# L3400 Hydraulics



## Shawnkubota (Mar 7, 2011)

Sorry if this is already answered somewhere, new to forum. My 05 L3400 hydraulics started acting up. At he beginning of winter the hose that supplies the pump cracked and I had to replace that, I didnt think I did any damage the little bit I ran it leaking, I did get the pump hot though. Just recently using the loader it would act up every now and then, act like it wasnt getting fluid or there was air in the lines. Then I noticed a sound like the pump was working hard,when I wasnt using the hydraulics, and then I figured out that when I had the 3 point raised all the way up, the pump was still working, and if I put the lever down just a hair, lowered the 3 point down a hair, the pump working sound would go away, AND, I then had no issues using the loader.

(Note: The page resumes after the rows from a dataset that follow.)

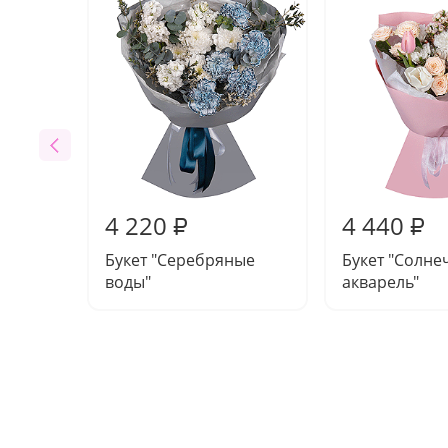
4 220
4 440
₽
₽
Букет "Серебряные
Букет "Солне
воды"
акварель"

When the 3 point lever is raised all the way up, and the 3 point with its attachment is raised all the way up, the pump should then stop working, it isnt, what is going on?


----------



## Hoodoo Valley (Nov 14, 2006)

Welcome to the forum ShawnKubota.


----------



## teg (Jan 28, 2009)

Sound like you have to adjust the "Stop" at the top of the lift. The tractor thinks it still has room to go up when it doesn't. the tractor goes into bypass mode so that is why your FEL will not work.


----------